■ **WORK INSTRUCTION**
Repeat exactly, and only, the lines running from the one that holds "The stars have" to the end of the records.

Page images and extracted text:
# # # # #
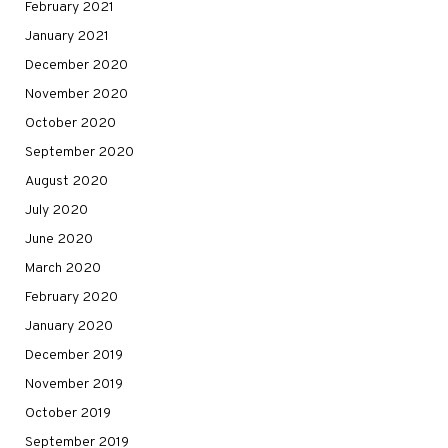
February 2021
January 2021
December 2020
November 2020
October 2020
September 2020
August 2020
July 2020
June 2020
March 2020
February 2020
January 2020
December 2019
November 2019
October 2019
September 2019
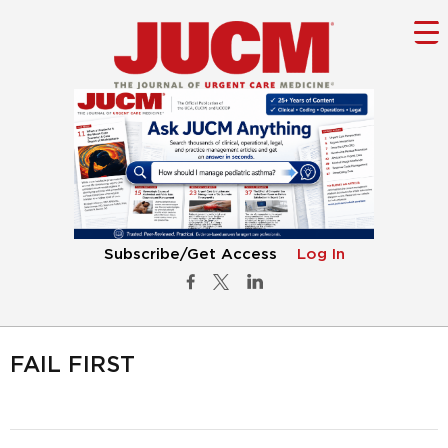
Subscribe/Get Access
Log In
FAIL FIRST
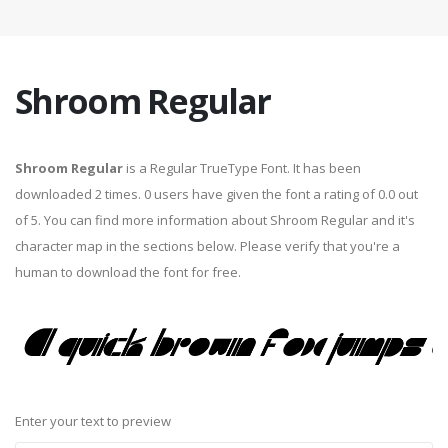
Shroom Regular
Shroom Regular
is a Regular TrueType Font. It has been
downloaded 2 times. 0 users have given the font a rating of 0.0 out
of 5. You can find more information about Shroom Regular and it's
character map in the sections below. Please verify that you're a
human to download the font for free.
Enter your text to preview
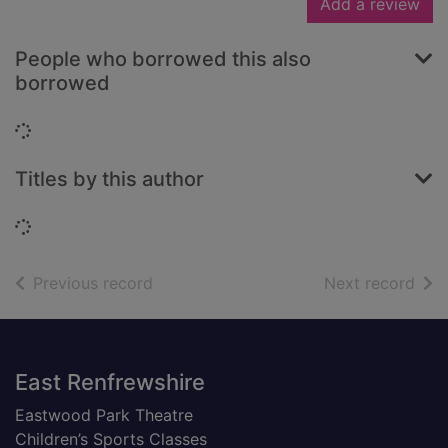
Add a review
People who borrowed this also
borrowed
Loading...
Titles by this author
Loading...
of search results
of s
Previous record
Next record
Footer
East Renfrewshire
Eastwood Park Theatre
Children’s Sports Classes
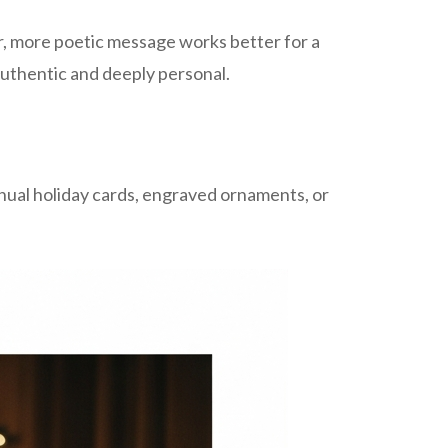
er, more poetic message works better for a
 authentic and deeply personal.
nual holiday cards, engraved ornaments, or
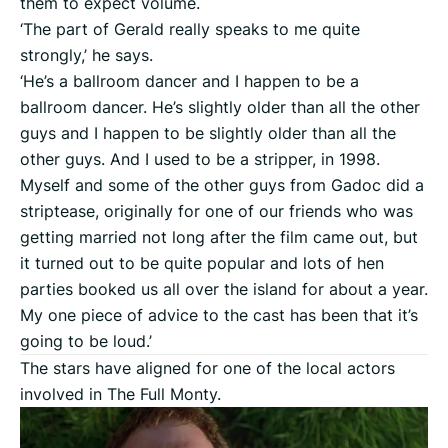
them to expect volume.
‘The part of Gerald really speaks to me quite
strongly,’ he says.
‘He’s a ballroom dancer and I happen to be a
ballroom dancer. He’s slightly older than all the other
guys and I happen to be slightly older than all the
other guys. And I used to be a stripper, in 1998.
Myself and some of the other guys from Gadoc did a
striptease, originally for one of our friends who was
getting married not long after the film came out, but
it turned out to be quite popular and lots of hen
parties booked us all over the island for about a year.
My one piece of advice to the cast has been that it’s
going to be loud.’
The stars have aligned for one of the local actors
involved in The Full Monty.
# # # # #
■ **REPLY TO THE TASK**
The stars have aligned for one of the local actors
involved in The Full Monty.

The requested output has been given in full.